▸ **Work item**
Find the line that contains "perlakuan khusus. Dapat" in the records below, then repeat exactly that line and each one after it, leaving pictures out.

----- Data provided

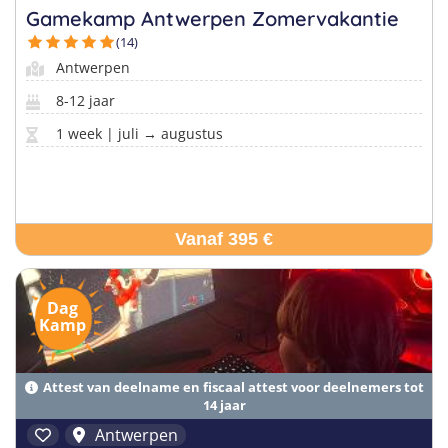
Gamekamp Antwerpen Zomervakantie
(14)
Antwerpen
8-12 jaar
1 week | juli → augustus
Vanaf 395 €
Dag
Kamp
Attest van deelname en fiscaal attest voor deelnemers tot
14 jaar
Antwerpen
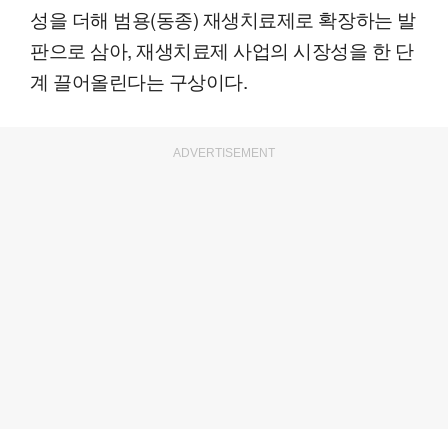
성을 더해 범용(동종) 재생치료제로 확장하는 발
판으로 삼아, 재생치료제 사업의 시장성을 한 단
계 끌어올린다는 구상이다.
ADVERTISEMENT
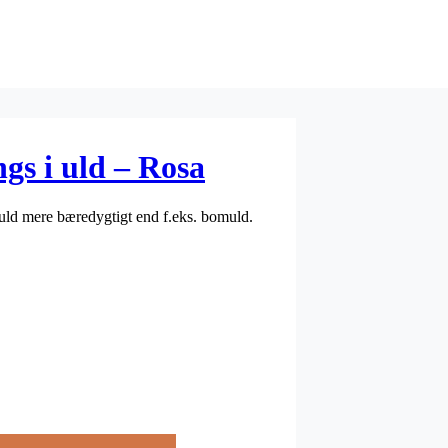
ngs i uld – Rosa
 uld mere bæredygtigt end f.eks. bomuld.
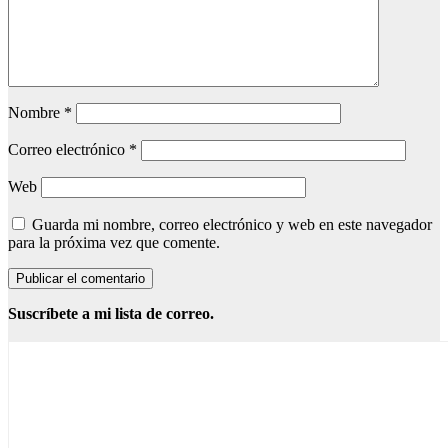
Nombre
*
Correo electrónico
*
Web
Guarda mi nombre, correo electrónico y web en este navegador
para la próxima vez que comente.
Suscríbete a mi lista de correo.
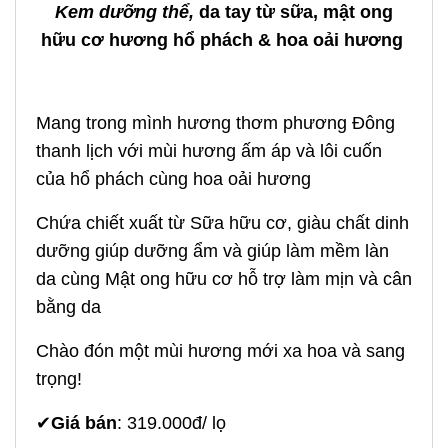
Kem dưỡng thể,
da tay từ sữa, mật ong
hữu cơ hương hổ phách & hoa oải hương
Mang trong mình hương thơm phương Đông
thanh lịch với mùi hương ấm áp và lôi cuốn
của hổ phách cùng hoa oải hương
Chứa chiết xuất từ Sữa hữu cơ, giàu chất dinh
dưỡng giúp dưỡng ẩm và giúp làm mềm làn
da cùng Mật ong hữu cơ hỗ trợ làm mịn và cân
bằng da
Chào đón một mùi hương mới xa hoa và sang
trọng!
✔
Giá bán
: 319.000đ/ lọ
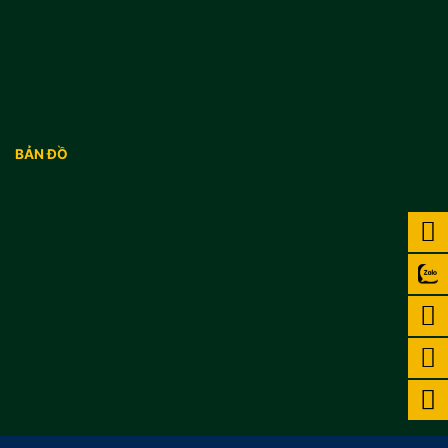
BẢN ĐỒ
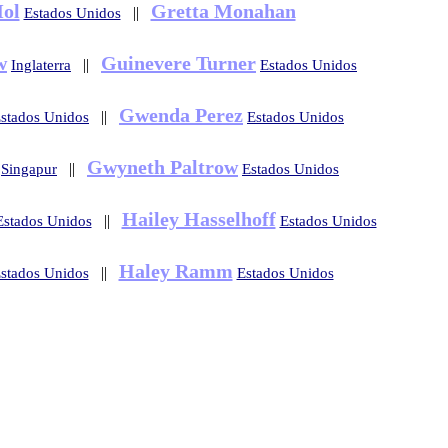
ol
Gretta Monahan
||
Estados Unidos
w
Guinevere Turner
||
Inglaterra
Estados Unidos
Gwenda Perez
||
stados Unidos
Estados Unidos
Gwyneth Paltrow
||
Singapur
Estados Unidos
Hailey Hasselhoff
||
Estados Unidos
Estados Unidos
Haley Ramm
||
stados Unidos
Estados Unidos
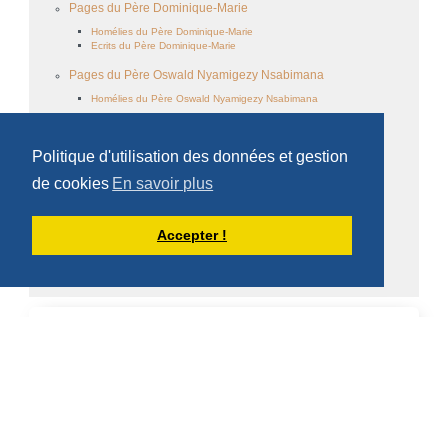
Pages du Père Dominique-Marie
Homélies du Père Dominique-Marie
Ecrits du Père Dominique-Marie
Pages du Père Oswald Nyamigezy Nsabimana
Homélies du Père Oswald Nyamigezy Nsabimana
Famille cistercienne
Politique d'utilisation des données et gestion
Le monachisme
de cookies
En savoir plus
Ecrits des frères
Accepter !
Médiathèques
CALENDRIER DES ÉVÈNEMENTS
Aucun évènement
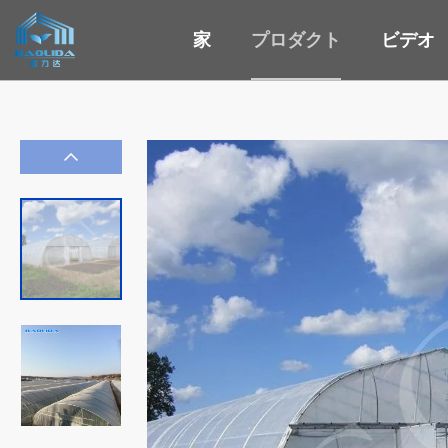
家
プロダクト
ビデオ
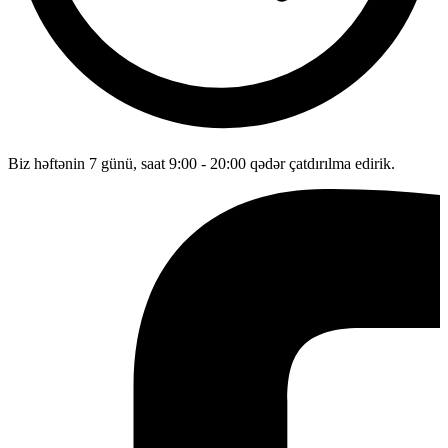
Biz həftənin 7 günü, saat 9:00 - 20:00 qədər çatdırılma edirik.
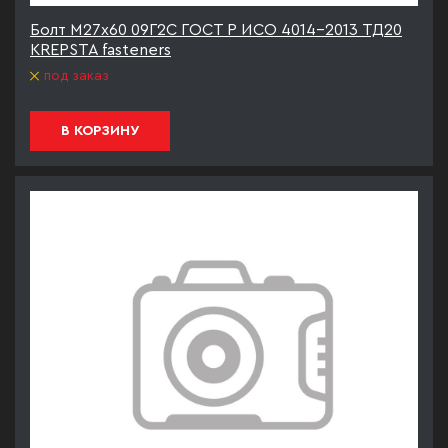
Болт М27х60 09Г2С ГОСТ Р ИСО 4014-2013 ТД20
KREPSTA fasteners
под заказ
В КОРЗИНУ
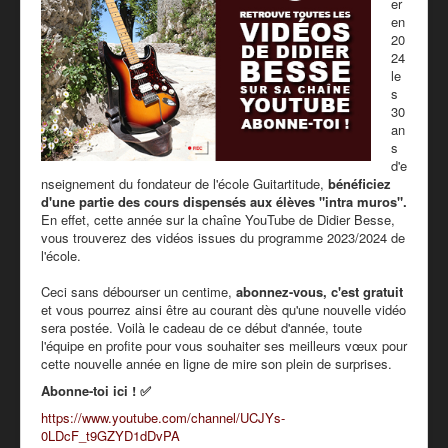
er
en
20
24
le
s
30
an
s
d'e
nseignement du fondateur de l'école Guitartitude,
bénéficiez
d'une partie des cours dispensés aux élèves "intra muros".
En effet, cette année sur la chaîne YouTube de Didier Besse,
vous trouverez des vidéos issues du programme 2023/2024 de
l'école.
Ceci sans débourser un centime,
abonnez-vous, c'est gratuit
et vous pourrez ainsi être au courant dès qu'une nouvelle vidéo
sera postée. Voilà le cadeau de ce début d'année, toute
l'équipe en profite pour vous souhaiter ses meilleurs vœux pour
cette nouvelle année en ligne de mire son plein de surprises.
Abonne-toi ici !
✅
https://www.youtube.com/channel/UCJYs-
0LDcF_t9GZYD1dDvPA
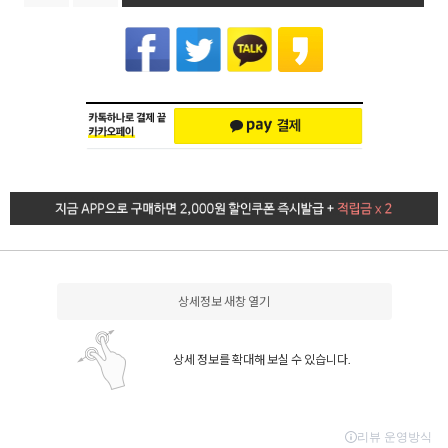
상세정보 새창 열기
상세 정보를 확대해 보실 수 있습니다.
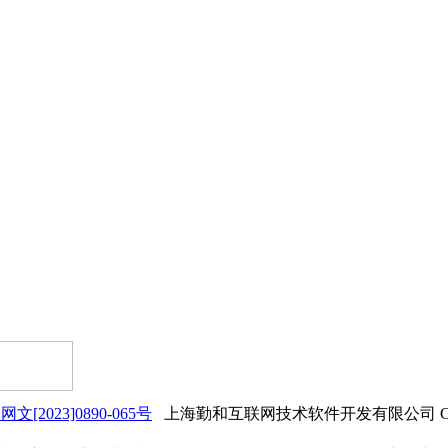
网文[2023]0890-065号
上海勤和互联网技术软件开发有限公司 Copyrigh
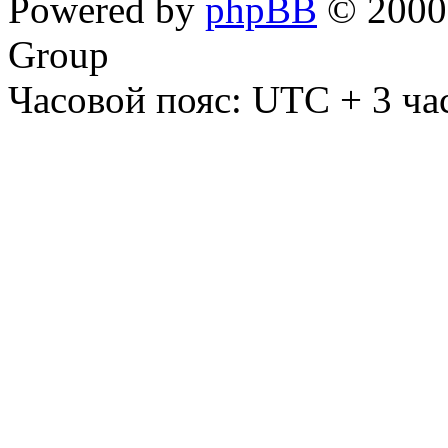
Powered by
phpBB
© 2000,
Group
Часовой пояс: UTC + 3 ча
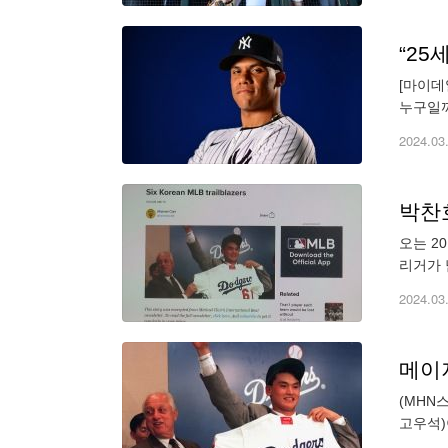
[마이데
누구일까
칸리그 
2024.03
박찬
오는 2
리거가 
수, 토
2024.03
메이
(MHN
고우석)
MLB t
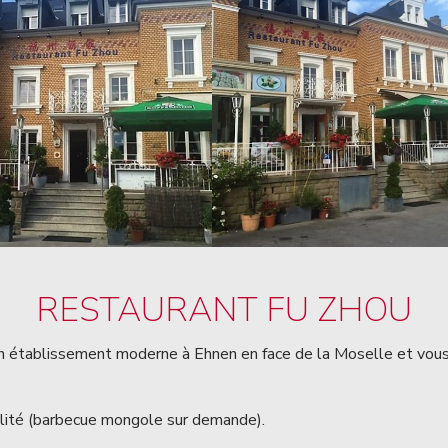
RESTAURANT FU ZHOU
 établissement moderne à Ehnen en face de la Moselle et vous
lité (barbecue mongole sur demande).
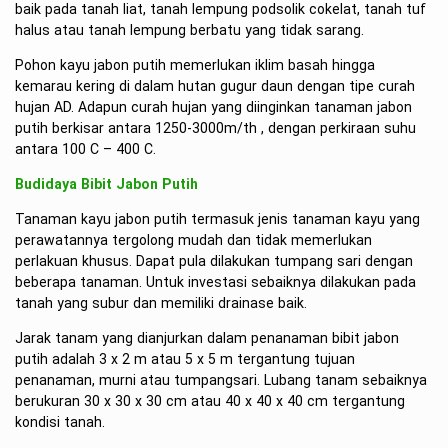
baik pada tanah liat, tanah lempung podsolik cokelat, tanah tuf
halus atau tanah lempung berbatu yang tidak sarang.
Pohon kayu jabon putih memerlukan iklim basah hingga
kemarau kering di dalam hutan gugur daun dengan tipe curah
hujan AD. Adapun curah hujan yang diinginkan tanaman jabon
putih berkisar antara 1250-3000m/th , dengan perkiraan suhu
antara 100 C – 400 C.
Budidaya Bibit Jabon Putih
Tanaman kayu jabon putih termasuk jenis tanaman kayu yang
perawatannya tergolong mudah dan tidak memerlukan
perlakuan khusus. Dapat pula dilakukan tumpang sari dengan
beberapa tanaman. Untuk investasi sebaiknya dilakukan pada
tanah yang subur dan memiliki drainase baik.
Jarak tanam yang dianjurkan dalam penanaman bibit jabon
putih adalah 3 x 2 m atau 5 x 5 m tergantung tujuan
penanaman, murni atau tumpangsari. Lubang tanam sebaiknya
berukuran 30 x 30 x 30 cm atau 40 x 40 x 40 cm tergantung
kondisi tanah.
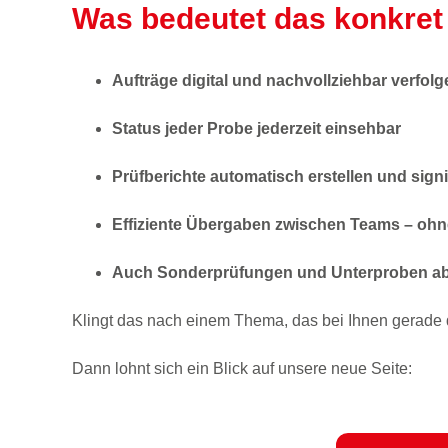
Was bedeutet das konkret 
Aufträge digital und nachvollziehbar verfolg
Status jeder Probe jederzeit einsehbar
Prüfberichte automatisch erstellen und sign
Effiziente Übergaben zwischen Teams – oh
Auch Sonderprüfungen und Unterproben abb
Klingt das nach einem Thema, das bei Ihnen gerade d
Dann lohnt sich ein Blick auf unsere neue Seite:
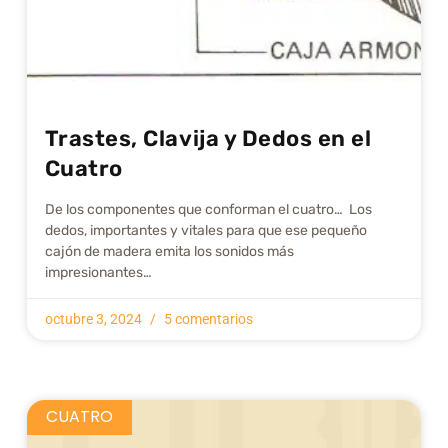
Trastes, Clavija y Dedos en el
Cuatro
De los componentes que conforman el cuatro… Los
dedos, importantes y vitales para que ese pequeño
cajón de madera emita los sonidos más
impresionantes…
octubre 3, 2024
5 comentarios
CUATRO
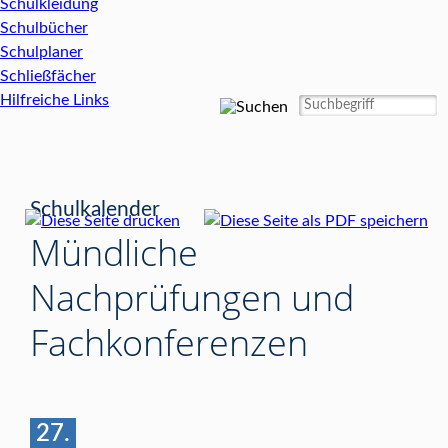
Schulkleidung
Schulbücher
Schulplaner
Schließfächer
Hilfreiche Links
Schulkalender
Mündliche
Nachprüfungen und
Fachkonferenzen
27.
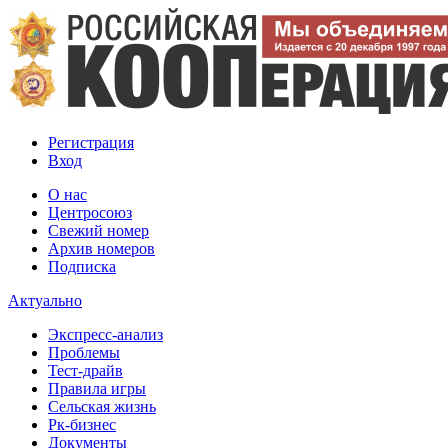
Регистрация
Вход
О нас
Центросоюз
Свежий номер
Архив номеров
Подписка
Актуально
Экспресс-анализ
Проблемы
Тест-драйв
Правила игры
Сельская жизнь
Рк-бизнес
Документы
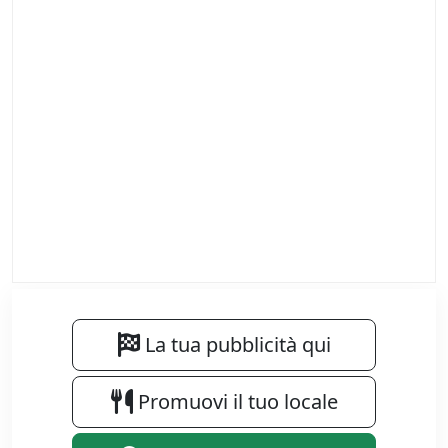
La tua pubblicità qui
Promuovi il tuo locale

----------

▸ **Output for this task**
perlakuan khusus. Dapat pula dilakukan tumpang sari dengan
beberapa tanaman. Untuk investasi sebaiknya dilakukan pada
tanah yang subur dan memiliki drainase baik.
Jarak tanam yang dianjurkan dalam penanaman bibit jabon
putih adalah 3 x 2 m atau 5 x 5 m tergantung tujuan
penanaman, murni atau tumpangsari. Lubang tanam sebaiknya
berukuran 30 x 30 x 30 cm atau 40 x 40 x 40 cm tergantung
kondisi tanah.
Was bedeutet das konkret 
Aufträge digital und nachvollziehbar verfolg
Status jeder Probe jederzeit einsehbar
Prüfberichte automatisch erstellen und sign
Effiziente Übergaben zwischen Teams – oh
Auch Sonderprüfungen und Unterproben abb
Klingt das nach einem Thema, das bei Ihnen gerade d
Dann lohnt sich ein Blick auf unsere neue Seite:
Trastes, Clavija y Dedos en el
Cuatro
De los componentes que conforman el cuatro… Los
dedos, importantes y vitales para que ese pequeño
cajón de madera emita los sonidos más
impresionantes…
octubre 3, 2024
5 comentarios
CUATRO
Schulkleidung
Schulbücher
Schulplaner
Schließfächer
Hilfreiche Links
Schulkalender
Mündliche
Nachprüfungen und
Fachkonferenzen
27.
Регистрация
Вход
О нас
Центросоюз
Свежий номер
Архив номеров
Подписка
Актуально
Экспресс-анализ
Проблемы
Тест-драйв
Правила игры
Сельская жизнь
Рк-бизнес
Документы
La tua pubblicità qui
Promuovi il tuo locale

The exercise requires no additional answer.